## Requirement:
In the records below, print each line exactly and leave every image out.

::: Supplied data

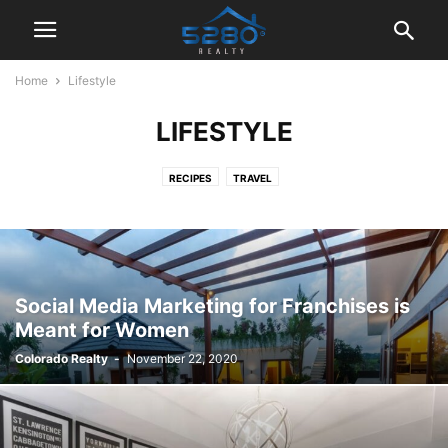
Home
Lifestyle
LIFESTYLE
RECIPES
TRAVEL
Social Media Marketing for Franchises is
Meant for Women
Colorado Realty
-
November 22, 2020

::::::

## Result:
Home
Lifestyle
LIFESTYLE
RECIPES
TRAVEL
Social Media Marketing for Franchises is
Meant for Women
Colorado Realty
-
November 22, 2020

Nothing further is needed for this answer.